Он высматривал Клариссу на теннисных кортах и пляжах. Ее нигде не было. Несколько раз он подходил к пляжу, самому ближнему к дому Райянов. Ее не было и там. Вскоре он получил по почте от миссис Райян приглашение на чашку чая. В обычное время он бы чем-нибудь отговорился и не пошел, но сейчас он радостно вскочил в машину и поехал к Райянам. Он немного опоздал; на лужайке позади дома стояли машины его друзей и соседей. Их голоса доносились из открытого окна в сад, где уже расцвели розы миссис Райян.

– Милости просим к нашему кораблю! – крикнула миссис Райян, завидя его на ступеньках. – Это мой прощальный вечер. Я отбываю в Норвегию.

Она ввела его в комнату, полную гостей. Кларисса сидела за чайным прибором. Сзади нее, у стены, стояла горка, набитая геологическими экспонатами Райянов. Руки ее были обнажены до плеч, и Бакстер следил за их движениями. Она разливала чай. "Погорячее?.. Похолодней?.. С лимоном?.. Со сливками?.." Казалось, никаких других слов она не знала. Тем не менее ее рыжие волосы и белые руки господствовали в той половине комнаты, где была она. Бакстер съел бутерброд и продолжал вертеться возле стола.

– Вы бывали на нашем острове прежде, Кларисса? – спросил он.

– Да.

– Вы ходите купаться на пляж в Холли-Коув?

– Нет, он слишком далеко.

– Когда миссис Райян уедет, – сказал Бакстер, – я охотно буду приезжать за вами по утрам и отвозить вас туда. Я обычно езжу к одиннадцати.

– Спасибо, но...

Кларисса потупила свои зеленые глаза. Она была в некотором замешательстве, и у Бакстера вдруг мелькнула радостная мысль о ее доступности.

– Спасибо, – повторила она, – но у меня есть своя машина и я, право, не знаю, я...

– О чем это, интересно, вы говорите? – спросила миссис Райян, просунувшись между ними и пытаясь широкой улыбкой хоть немного замаскировать свою назойливость. – Уж, верно, не о геологии и не о птицах, – продолжала она, – и, разумеется, не о литературе и не о музыке, потому что Кларисса ведь не интересуется ни тем, ни другим. Верно, Кларисса? Пойдемте, Бакстер, поболтаем, – и миссис Райян увела его в другой конец комнаты, где стала развивать перед ним свои взгляды на овцеводство. К концу ее монолога кое-кто из гостей ушел. Стул, на котором сидела Кларисса, пустовал. Ее уже не было в комнате. Прощаясь с миссис Райян, Бакстер выразил надежду, что она еще не сейчас уезжает в Европу.

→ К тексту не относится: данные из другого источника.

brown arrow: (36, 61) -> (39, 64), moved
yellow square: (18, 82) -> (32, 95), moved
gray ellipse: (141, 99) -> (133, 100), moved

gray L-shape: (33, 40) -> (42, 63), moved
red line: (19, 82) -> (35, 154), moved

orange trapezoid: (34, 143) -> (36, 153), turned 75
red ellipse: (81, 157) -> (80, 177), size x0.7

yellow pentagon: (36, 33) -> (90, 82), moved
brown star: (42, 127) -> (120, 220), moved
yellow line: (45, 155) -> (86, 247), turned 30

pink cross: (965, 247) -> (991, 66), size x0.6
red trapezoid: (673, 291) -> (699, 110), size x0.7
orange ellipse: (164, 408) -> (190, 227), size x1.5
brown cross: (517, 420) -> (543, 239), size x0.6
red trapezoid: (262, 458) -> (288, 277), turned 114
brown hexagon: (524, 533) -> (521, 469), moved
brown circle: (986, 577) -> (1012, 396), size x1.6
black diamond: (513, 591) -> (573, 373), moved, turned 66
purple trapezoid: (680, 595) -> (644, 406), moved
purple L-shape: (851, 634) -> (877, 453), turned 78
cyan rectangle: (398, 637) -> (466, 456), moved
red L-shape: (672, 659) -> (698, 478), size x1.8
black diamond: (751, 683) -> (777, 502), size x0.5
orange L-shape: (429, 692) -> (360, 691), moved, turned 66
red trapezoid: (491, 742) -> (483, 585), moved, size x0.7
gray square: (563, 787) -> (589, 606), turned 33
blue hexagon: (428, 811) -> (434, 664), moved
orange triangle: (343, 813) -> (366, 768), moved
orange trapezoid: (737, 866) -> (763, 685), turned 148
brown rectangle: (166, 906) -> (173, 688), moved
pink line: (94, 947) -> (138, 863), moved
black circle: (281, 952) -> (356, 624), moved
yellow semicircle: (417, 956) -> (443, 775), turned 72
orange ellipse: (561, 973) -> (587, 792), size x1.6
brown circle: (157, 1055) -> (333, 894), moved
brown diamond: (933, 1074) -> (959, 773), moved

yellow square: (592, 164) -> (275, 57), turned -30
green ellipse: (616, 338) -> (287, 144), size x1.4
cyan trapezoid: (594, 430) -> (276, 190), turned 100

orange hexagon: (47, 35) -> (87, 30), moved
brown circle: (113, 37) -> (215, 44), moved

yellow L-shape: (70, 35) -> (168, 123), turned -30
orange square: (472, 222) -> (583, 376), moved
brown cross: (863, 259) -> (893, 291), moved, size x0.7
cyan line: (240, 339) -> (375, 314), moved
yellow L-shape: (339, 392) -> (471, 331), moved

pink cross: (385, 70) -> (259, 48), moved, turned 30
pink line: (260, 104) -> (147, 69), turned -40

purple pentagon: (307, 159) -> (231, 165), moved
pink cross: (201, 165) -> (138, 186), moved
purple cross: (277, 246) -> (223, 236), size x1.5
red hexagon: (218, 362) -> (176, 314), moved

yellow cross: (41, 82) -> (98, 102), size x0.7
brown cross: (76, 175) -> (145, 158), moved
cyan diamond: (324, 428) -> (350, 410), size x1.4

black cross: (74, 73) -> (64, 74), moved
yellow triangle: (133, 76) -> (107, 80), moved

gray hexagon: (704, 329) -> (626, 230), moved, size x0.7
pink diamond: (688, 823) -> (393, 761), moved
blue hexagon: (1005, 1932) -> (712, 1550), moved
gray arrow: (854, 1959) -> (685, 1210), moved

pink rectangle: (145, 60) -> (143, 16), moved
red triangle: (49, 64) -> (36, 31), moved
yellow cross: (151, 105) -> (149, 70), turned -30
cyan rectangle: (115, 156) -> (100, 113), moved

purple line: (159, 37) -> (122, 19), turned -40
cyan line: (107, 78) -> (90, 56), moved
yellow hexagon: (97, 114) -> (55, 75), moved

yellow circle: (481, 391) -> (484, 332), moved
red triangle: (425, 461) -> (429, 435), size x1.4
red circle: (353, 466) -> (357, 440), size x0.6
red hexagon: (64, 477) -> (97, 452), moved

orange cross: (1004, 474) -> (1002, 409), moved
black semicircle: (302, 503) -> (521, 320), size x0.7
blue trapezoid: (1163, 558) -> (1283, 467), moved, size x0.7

– То-то и дело, что сейчас! – сказала она. – Я отправляюсь на материк шестичасовым паромом, а завтра днем отплываю из Бостона.

* * *

Утром следующего дня, ровно в половине одиннадцатого, Бакстер подъехал к дому Райянов. Дверь открыла миссис Талбот, местная жительница, помогавшая Райянам по хозяйству. Она сказала, что молодая миссис Райян дома, и впустила Бакстера. Кларисса сошла к нему в гостиную. Она была еще красивей прежнего, хотя и казалась смущенной его приходом. Его приглашение поехать с ним на пляж она приняла, но без особого энтузиазма.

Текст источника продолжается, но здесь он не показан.